I’ve had to live with brain fug, with fatigue, with not knowing one day to the next what energy I may have, and whether I’ll be able to put words into sentences. And that journey continues.
As I gain in strength, in confidence, I can feel the temptation to try and shrug off what has happened, to try and get back to ‘normal’, to put back on my old self. (I’m not sure that I ever was ‘normal’… whatever that may be! As someone recently told me, by me being at the more extreme end of many spectrums, it allows others to be nearer the ‘normal’ centre!)

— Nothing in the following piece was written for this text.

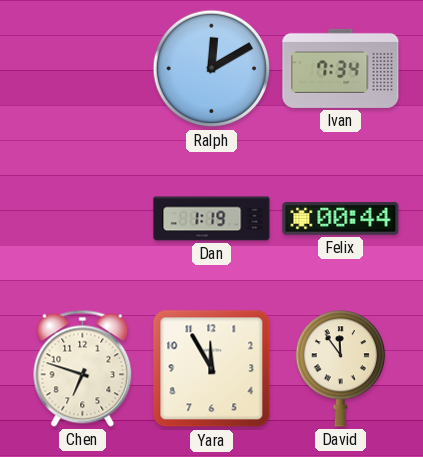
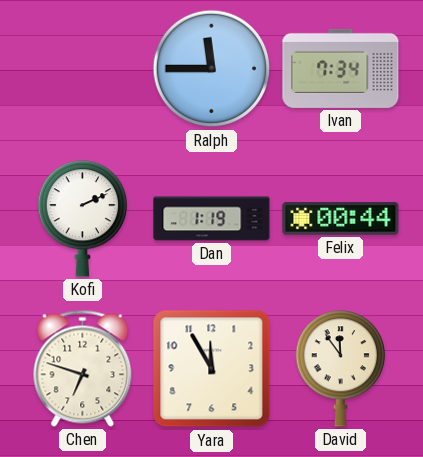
Ralph: 12:10 -> 11:45
Kofi: none -> 2:11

This past nine months also feels that it has been a time of rebirth for me, of connecting with myself, of connecting with others. I’ve had the luxury of being stripped of all that I knew, all I could rely on.
As I prepared for ordination a few years ago, others talked of the profound change they felt in themselves at ordination. I didn’t feel this at the time. However, as I have come back to priestly ministry this year, I have felt a deep shift has taken place within me.
As I have lead services and presided at the Eucharist this year, on several different occasions people have described that I have been glowing. From within, I feel such a privilege to be able to stand at the altar and share the eucharist. The mystery of Jesus’ death and resurrection, the paradox of brokenness and such love, the gift offered to all.
I feel humbled, in my own way, to have experienced my own sense of death this year and life through death. As Jesus said, unless a grain of wheat falls into the earth and dies, it remains alone; but if it dies, it bears much fruit.
And so, nine months on, there’s no baby to show for it… but I’m still here, learning to live again, to love again… to love others and to love myself; profoundly grateful to all the many people that have supported me, loved me and encouraged me over the last nine months; particularly thankful for my family, who have lived through this with me and continued to love me even when I’ve been very hard to love; praying that you will continue to encourage and support me over the next days and months of recovery and life.